The initial setup is completed through a simple account creation process. Once the user connects the wallet to their account, they can easily upload and mint a series within minutes, similar to the convenience of uploading images to a cloud provider. The user experience is unparalleled, and once their images are approved, they can easily trade between the platform and their chosen exchange.
Liquidity of Digital Art
The ability to mint NFTs and freely buy and sell digital artworks is an important step in attracting millions of users. While this serves as a crash course in the volatility of the cryptocurrency market, more importantly, it provides users with a dynamic educational tool. They quickly understand and start implementing cryptocurrency trading. For example, they can seamlessly transfer from NFT platforms to wallets and exchanges, and then convert back to fiat currency.
This also allows many creators to monetize their digital artworks for the first time. This reflects the fundamental promise of Web3, which is to return financial and creative sovereignty to individuals, rather than third-party gatekeepers.
The New Era of Royalties
One aspect of the origin of digital assets that NFTs often overlook is their ability to automatically pay royalties to the original creators. Although the concept of Artist Resale Rights (ARR) or droit de suite has been around since it was first introduced in France in 1920 at the beginning of the 20th century, this is still a relatively new practice for many countries.

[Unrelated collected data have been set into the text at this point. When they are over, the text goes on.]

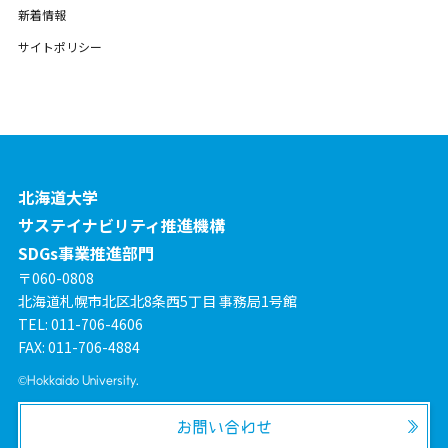
新着情報
サイトポリシー
北海道大学
サステイナビリティ推進機構
SDGs事業推進部門
〒060-0808
北海道札幌市北区北8条西5丁目 事務局1号館
TEL: 011-706-4606
FAX: 011-706-4884
©Hokkaido University.
お問い合わせ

In this respect, NFT provides a unique opportunity. For any particular NFT transaction, the automatic implementation of royalties addresses this issue without any cumbersome traditional intermediaries. The curation process of the NFT platform returns this power directly to the creators, enabling them to determine the percentage of royalties they wish to receive.
The future of AI and NFT
One impressive aspect of the rise of NFTs in 2021 is that it has not relied on generative AI protocols. In that environment, digital artists flourished, but now anyone can easily create high-production-value artwork like using a chatbot. Therefore, the future profitability of this market is unclear. People may pay more attention to the practicality and community of the project.

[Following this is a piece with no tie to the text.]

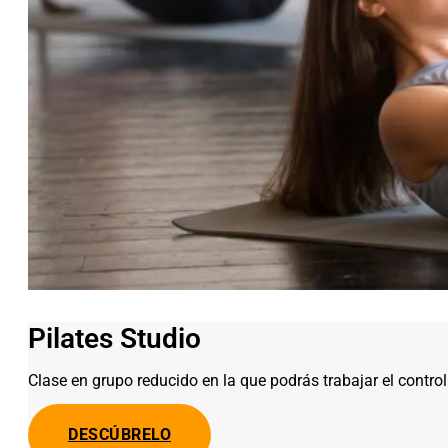
Pilates Studio
Clase en grupo reducido en la que podrás trabajar el contro
DESCÚBRELO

The generative AI protocol can turn individuals into outstanding artists and open up career opportunities that were previously out of reach. However, a major issue that artists faced in the previous cycle was that their artworks were sold as NFTs without their consent. There is still legal ambiguity regarding the monetization of digital assets created through generative AI protocols. These two factors could come into conflict, especially if generative AI assets are used to create generational wealth through popular NFT series.

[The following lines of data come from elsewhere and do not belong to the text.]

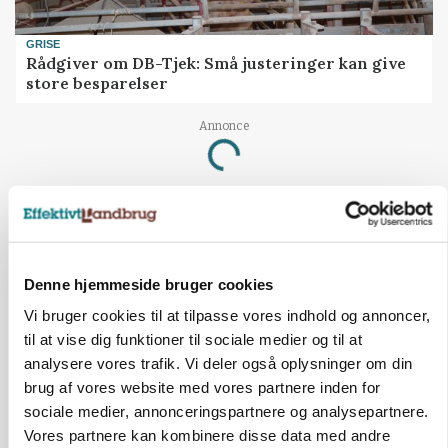
GRISE
Rådgiver om DB-Tjek: Små justeringer kan give
store besparelser
Annonce
Loading...
Denne hjemmeside bruger cookies
Vi bruger cookies til at tilpasse vores indhold og annoncer,
til at vise dig funktioner til sociale medier og til at
analysere vores trafik. Vi deler også oplysninger om din
brug af vores website med vores partnere inden for
sociale medier, annonceringspartnere og analysepartnere.
Vores partnere kan kombinere disse data med andre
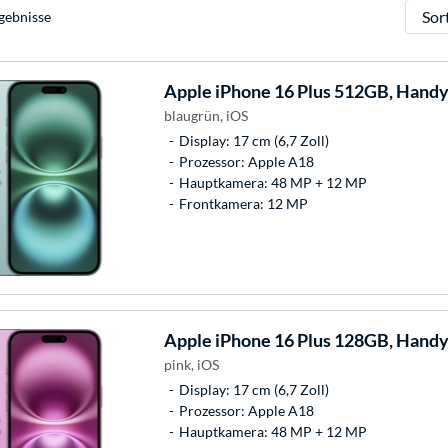
Sortie
gebnisse
Apple
iPhone 16 Plus 512GB, Hand
blaugrün, iOS
Display: 17 cm (6,7 Zoll)
Prozessor: Apple A18
Hauptkamera: 48 MP + 12 MP
Frontkamera: 12 MP
Apple
iPhone 16 Plus 128GB, Hand
pink, iOS
Display: 17 cm (6,7 Zoll)
Prozessor: Apple A18
Hauptkamera: 48 MP + 12 MP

In the previous cycle, when NFTs were copied and minted on multiple blockchains, plagiarism also played a role in fueling the fire. The issue of lack of interoperability and data silos has been discussed in previous blog posts. In this regard, AI can play an important role. Through security enhancements such as early anomaly detection and fraud prevention, AI can serve as a support, just like in the field of RWA and DeFi. This is crucial for establishing cross-chain interoperability security when determining the source of digital assets.